# First Year Hydroponic Hops



## Exile (22/2/15)

Might have to try hydroponics minus the greenhouse :icon_drool2:



https://www.youtube.com/watch?v=DLxxGjtjkAQ


----------



## spog (22/2/15)

I can see the next hot topic here being, how to build a glass house for hops.
At the end of this video some other hop related videos show up,the "plant shop .com.au" video is basic but interesting .
Cheers....spog....


----------



## huez (22/2/15)

If you go into a hydroponic shop and they ask if you want to grow tomatoes just say no, took me 3 different shops to get non hydroponic weed growing advice. Apparently not that common that people actually want to grow hydroponic tomatoes!

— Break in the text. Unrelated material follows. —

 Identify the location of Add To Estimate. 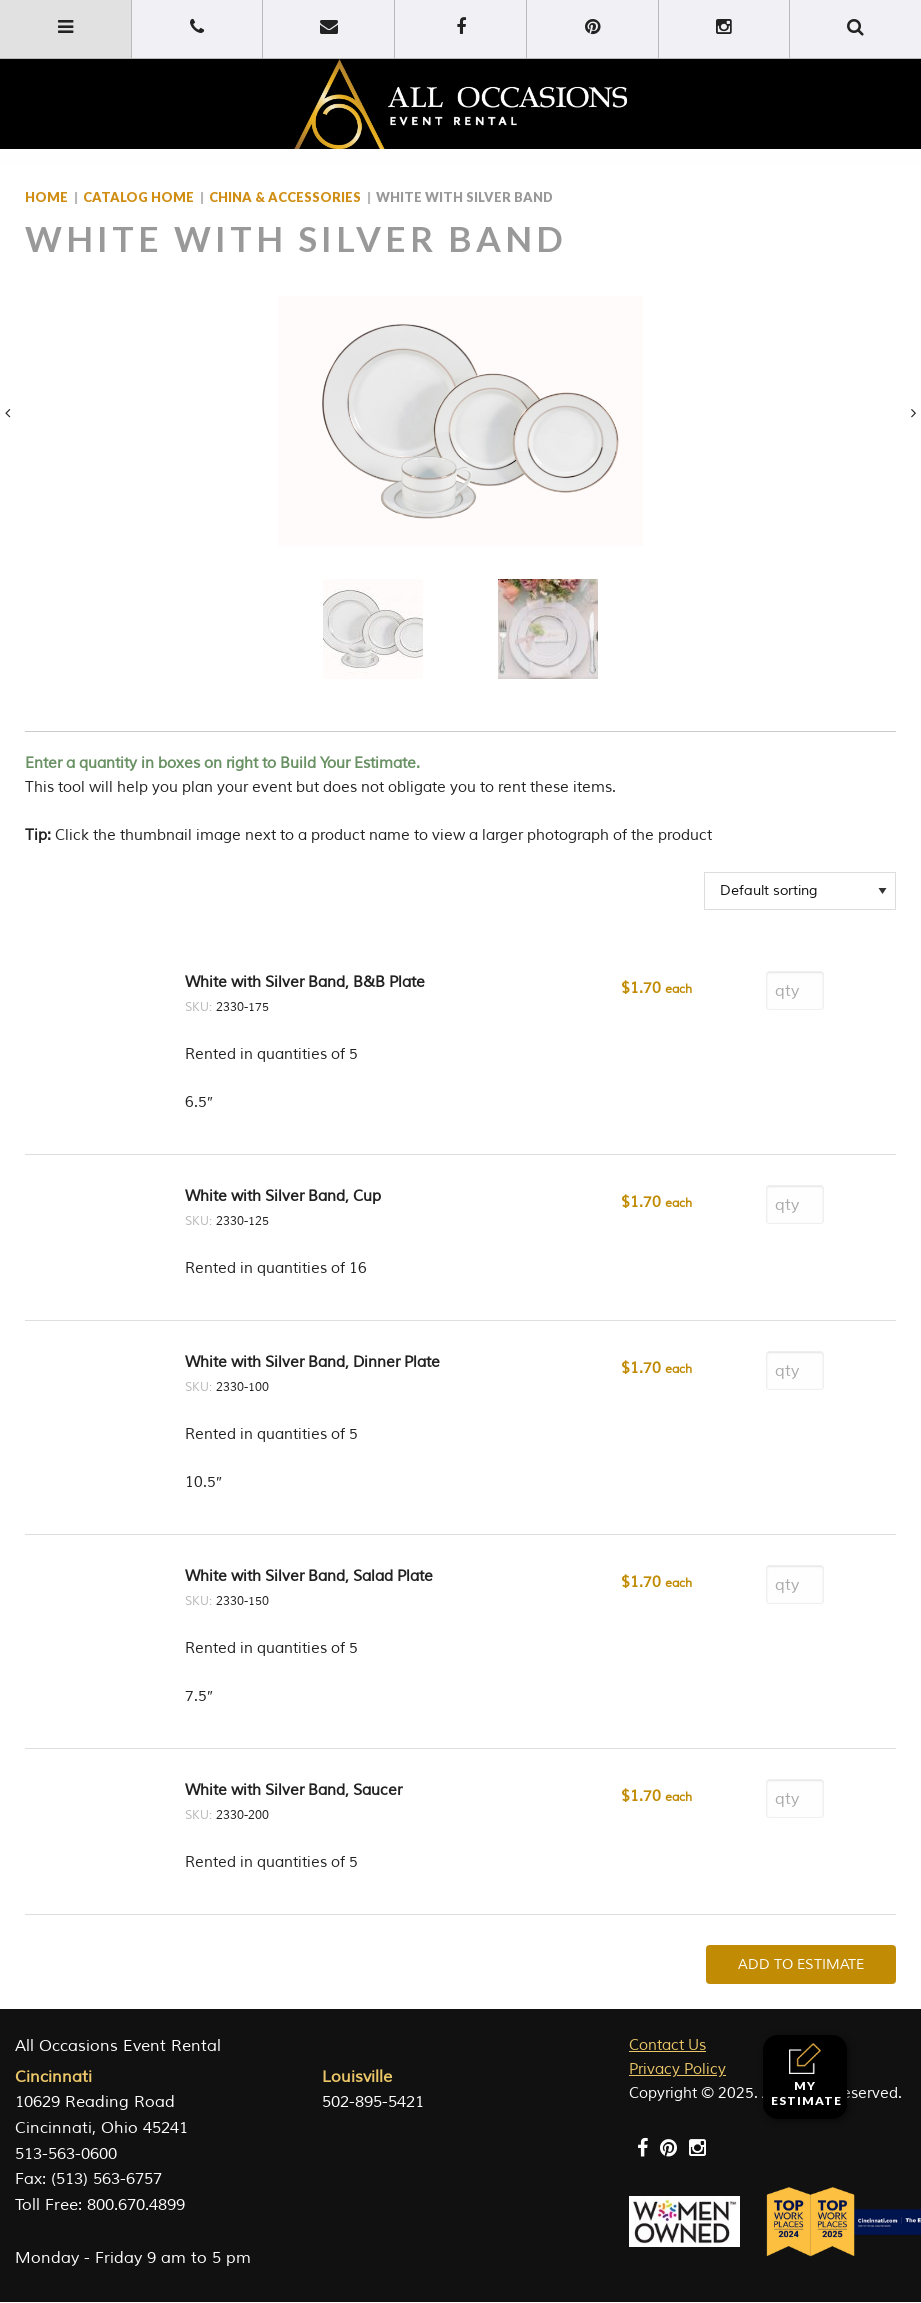
(801, 1964).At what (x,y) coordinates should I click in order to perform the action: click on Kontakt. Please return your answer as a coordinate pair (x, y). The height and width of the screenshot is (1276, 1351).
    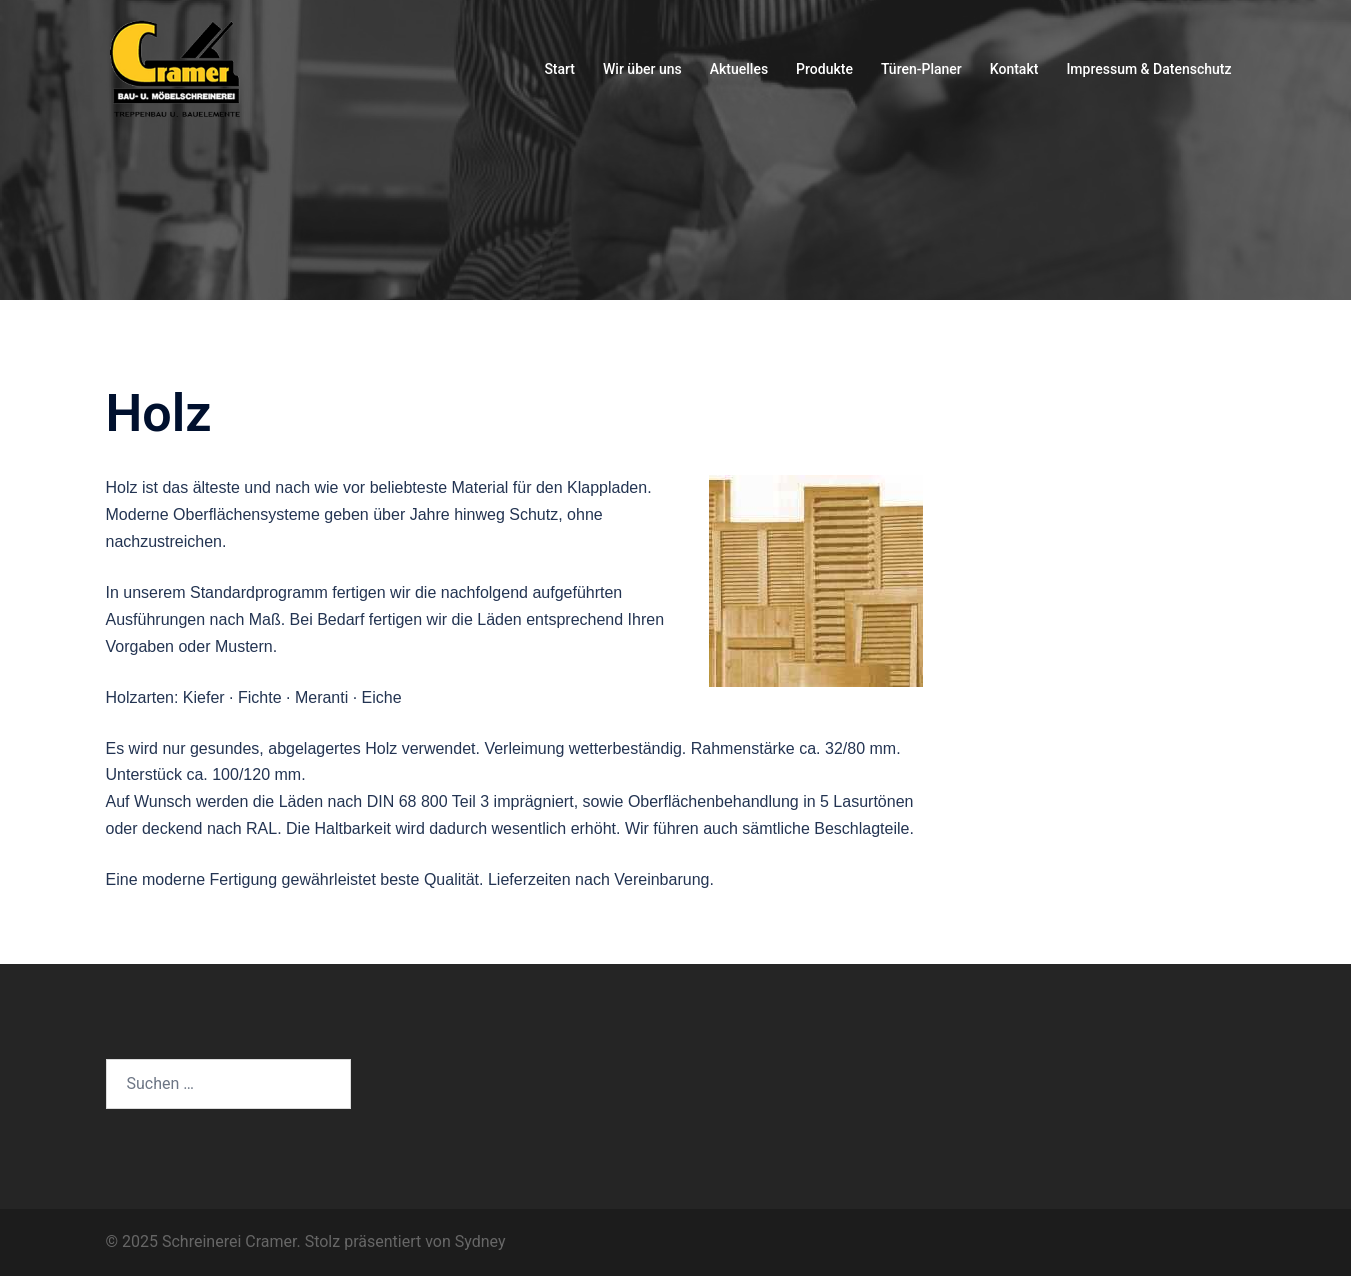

This would be pretty easy to set up as a drip feed system. Hydroponic farming is getting pretty big, most if not all the vegies, herbs and lettuce at coles and woolies is hydroponic


----------



## glenos (22/2/15)

huez said:


> Hydroponic farming is getting pretty big, most if not all the vegies, herbs and lettuce at coles and woolies is hydroponic


Anything which has roots on it will be hydroponic, Houston's cut leaf lettuce is grown in the ground, across the road from my Mum's house.

A few years ago I was doing some book-keeping for a lady who claimed to be growing organo-ponic lettuce, I assume it was hydroponic without pesticides, not exactly organic farming, but whatever gives you a market edge.


----------